CDFA Forms Partnership to Boost Clean Energy Investment

WASHINGTON - The Council of Development Finance Agencies and the Clean Energy Group have teamed up to create a partnership to help boost clean energy investment through municipal bond financing.

The Clean Energy and Bond Finance Initiative aims to increase bond financing for clean energy and efficiency by an additional $5 billion to $20 billion over the next five years.

"We think these numbers are ambitious but achievable; of course, we cannot control investment and the markets are unpredictable, but such a goal would be the prime mover behind the project," the groups wrote in a 24-page report released Wednesday. This is the first partnership between clean energy funders and development finance agencies at the national or regional level. The recommendations in the report are the result of a yearlong study and collaboration between the groups.

The CDFA and the CEG also formed a task force comprised of approximately 50 public and private clean energy representatives along with bond finance industry experts to augment the work of the initiative.
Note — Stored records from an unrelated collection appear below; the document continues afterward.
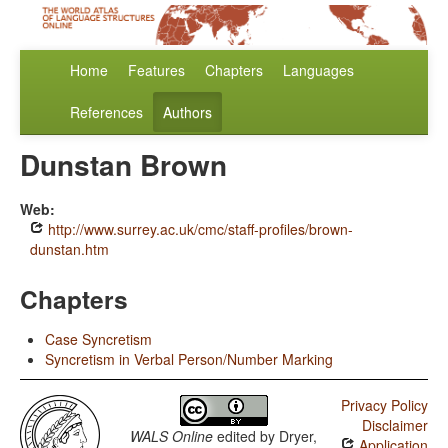
Home
Features
Chapters
Languages
References
Authors
Dunstan Brown
Web:
http://www.surrey.ac.uk/cmc/staff-profiles/brown-
dunstan.htm
Chapters
Case Syncretism
Syncretism in Verbal Person/Number Marking
Privacy Policy
Disclaimer
WALS Online
edited by
Dryer,
Application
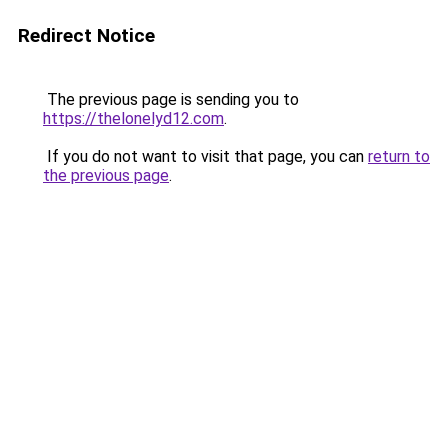
Redirect Notice
The previous page is sending you to
https://thelonelyd12.com
.
If you do not want to visit that page, you can
return to
the previous page
.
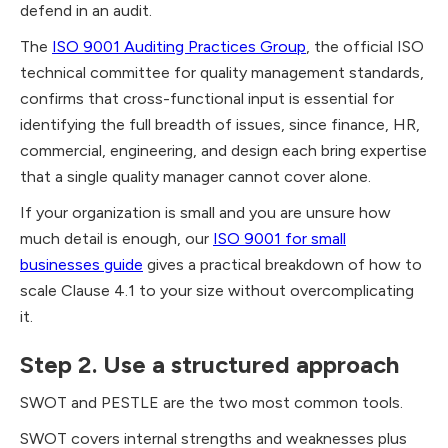
defend in an audit.
The
ISO 9001 Auditing Practices Group
, the official ISO
technical committee for quality management standards,
confirms that cross-functional input is essential for
identifying the full breadth of issues, since finance, HR,
commercial, engineering, and design each bring expertise
that a single quality manager cannot cover alone.
If your organization is small and you are unsure how
much detail is enough, our
ISO 9001 for small
businesses guide
gives a practical breakdown of how to
scale Clause 4.1 to your size without overcomplicating
it.
Step 2. Use a structured approach
SWOT and PESTLE are the two most common tools.
SWOT covers internal strengths and weaknesses plus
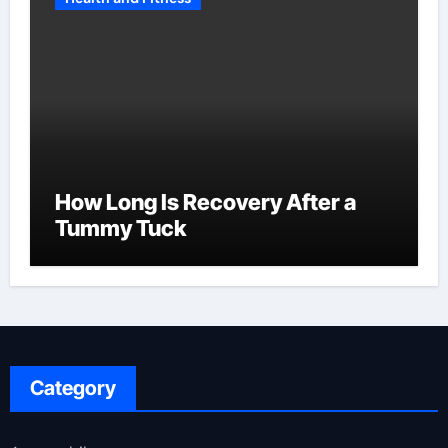
How Long Is Recovery After a
Tummy Tuck
Category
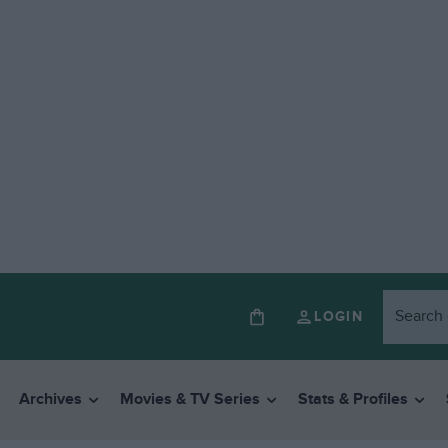
LOGIN
Archives
Movies & TV Series
Stats & Profiles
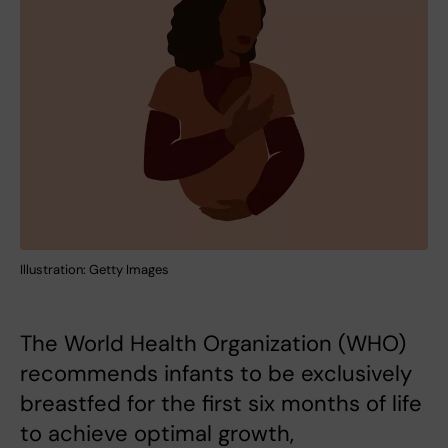
Illustration: Getty Images
The World Health Organization (WHO)
recommends infants to be exclusively
breastfed for the first six months of life
to achieve optimal growth,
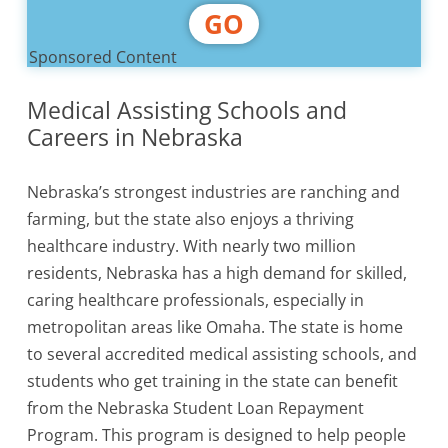
GO
Sponsored Content
Medical Assisting Schools and
Careers in Nebraska
Nebraska’s strongest industries are ranching and
farming, but the state also enjoys a thriving
healthcare industry. With nearly two million
residents, Nebraska has a high demand for skilled,
caring healthcare professionals, especially in
metropolitan areas like Omaha. The state is home
to several accredited medical assisting schools, and
students who get training in the state can benefit
from the Nebraska Student Loan Repayment
Program. This program is designed to help people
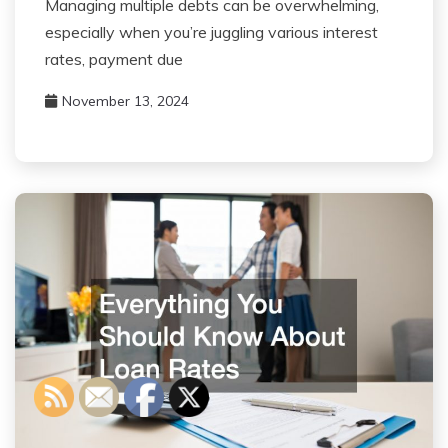
Managing multiple debts can be overwhelming,
especially when you’re juggling various interest
rates, payment due
November 13, 2024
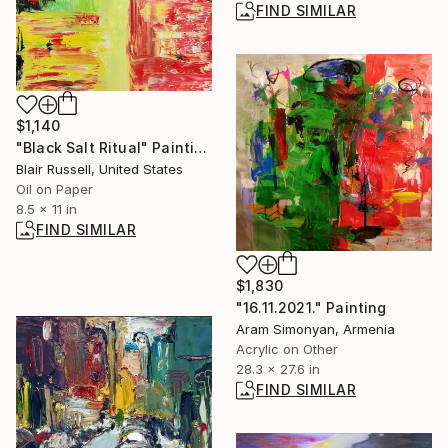
FIND SIMILAR
$1,140
"Black Salt Ritual" Painting
Blair Russell, United States
Oil on Paper
8.5 x 11 in
FIND SIMILAR
$1,830
"16.11.2021." Painting
Aram Simonyan, Armenia
Acrylic on Other
28.3 x 27.6 in
FIND SIMILAR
It aims to fill the clean energy investment gap between state and local finance partners and federal government funding.

"States have been the leaders in clean energy project support for the last decade," said Lewis Milford, the founder and chief executive of Clean Energy Group. "Now, state clean energy leaders and bond authorities have agreed to work together to solve the next decade's clean energy problem."

The report found that sustained and growing federal financial support for clean energy is waning and other financing options should be pursued, such as through state and local governments. One reason funding for clean energy has dwindled is due to a handful of expired or expiring federal tax credits, which are the primary tool for clean energy finance.

Available tax equity financing has dropped to just over $1.2 billion in 2009 from $6.1 billion in 2007, the report said. The decline is exacerbated by the expiration of the American Recovery and Reinvestment Act. ARRA had been the largest stimulus program for clean energy in American history, with about $64.6 billion from 2008 to 2012, including $3.2 billion in energy-efficiency block grant funding for municipalities, the report said.

"For clean energy, the country is facing a financing perfect storm at the federal level, a funding cliff of historic proportions," the report said. 'It is no understatement to call this situation a crisis for the industry."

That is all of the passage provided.